Susan Granger’s review of “The Boy Next Door” (Universal Pictures)
In this wannabe erotic thriller, Jennifer Lopez plays Claire Peterson, Southern California’s most glamorous high school teacher, with Ryan Guzman as Noah Sandborn, her hunky 19 year-old neighbor.
Lonely Claire has been separated from her philandering husband Garrett (John Corbett) for almost a year, raising her asthmatic teenage son Kevin (Ian Nelson) in the San Fernando Valley.
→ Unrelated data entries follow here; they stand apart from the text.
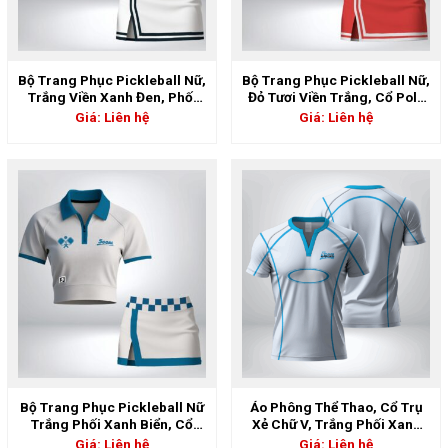
Bộ Trang Phục Pickleball Nữ,
Bộ Trang Phục Pickleball Nữ,
Trắng Viền Xanh Đen, Phối
Đỏ Tươi Viền Trắng, Cổ Polo
Cổ Polo Xẻ Chữ V Cá Tính |
Phối Khóa Zip | 5GS-06900
Giá: Liên hệ
Giá: Liên hệ
5GS-06901
Bộ Trang Phục Pickleball Nữ
Áo Phông Thể Thao, Cổ Trụ
Trắng Phối Xanh Biển, Cổ
Xẻ Chữ V, Trắng Phối Xanh
Polo Khóa Zip | 5GS-06899
Sky – Cá Tính & Mạnh Mẽ |
Giá: Liên hệ
Giá: Liên hệ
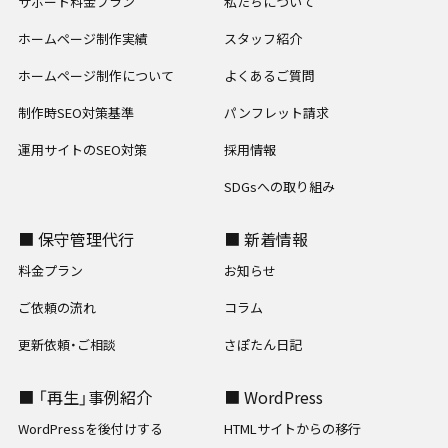
サポート料金プラン
私たちについて
ホームページ制作実績
スタッフ紹介
ホームページ制作について
よくあるご質問
制作時SEO対策基準
パンフレット請求
運用サイトのSEO対策
採用情報
SDGsへの取り組み
■ 保守管理代行
■ 新着情報
料金プラン
お知らせ
ご依頼の流れ
コラム
更新依頼・ご相談
さぽたん日記
■ 「再生」事例紹介
■ WordPress
WordPressを後付けする
HTMLサイトからの移行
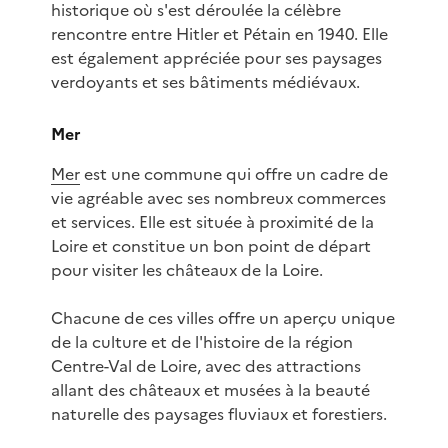
historique où s'est déroulée la célèbre
rencontre entre Hitler et Pétain en 1940. Elle
est également appréciée pour ses paysages
verdoyants et ses bâtiments médiévaux.
Mer
Mer
est une commune qui offre un cadre de
vie agréable avec ses nombreux commerces
et services. Elle est située à proximité de la
Loire et constitue un bon point de départ
pour visiter les châteaux de la Loire.
Chacune de ces villes offre un aperçu unique
de la culture et de l'histoire de la région
Centre-Val de Loire, avec des attractions
allant des châteaux et musées à la beauté
naturelle des paysages fluviaux et forestiers.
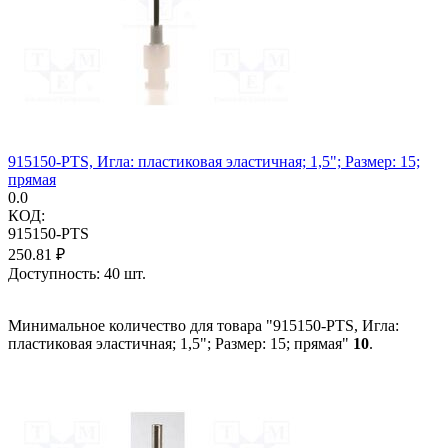
915150-PTS, Игла: пластиковая эластичная; 1,5"; Размер: 15;
прямая
0.0
КОД:
915150-PTS
250.81
₽
Доступность:
40 шт.
Минимальное количество для товара "915150-PTS, Игла:
пластиковая эластичная; 1,5"; Размер: 15; прямая"
10
.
Her best friend/high school vice-principal Vicky (Kristen Chenoweth) is urging her to move on.
That’s when charming Noah moves in – for an ill-advised one-night stand, which Claire immediately regrets the next morning.
But psychotic Noah’s not about to abandon Claire, whom he describes as “a woman to be cherished.” So he becomes her obsessive stalker, adding the threat of blackmail.
So when Noah corners impressionable Kevin, saying, “I love your mother’s cookies,” unintended laughter inevitably erupts at the inappropriate double-entendre.
Simplistically scripted by former Los Angeles prosecutor Barbara Curry, it’s ineptly directed by Rob Cohen (“The Fast and Furious,” “DragonHeart”) as a micro-budgeted, gender-reversal “Fatal Attraction.” But none of the pulpy melodrama is even remotely believable.
Not only is Noah a skilled handyman – fixing her car and garage door – but he’s also a computer hacker and kickboxer, when he’s not quoting from Homer’s “The Iliad” – all to impress this English lit teacher.
While 27 year-old Ryan Guzman (“Step Up: All In”) certainly doesn’t look 19, “American Idol” judge Jennifer Lopez, now 45, has never looked lovelier – or more seductive.
Problem is: neither of them can act convincingly.
On the Granger Movie Gauge of 1 to 10, “The Boy Next Door” is an asinine 2. Improbably overheated, it’s a new low for J.Lo – evoking ludicrous memories of “Gigli.”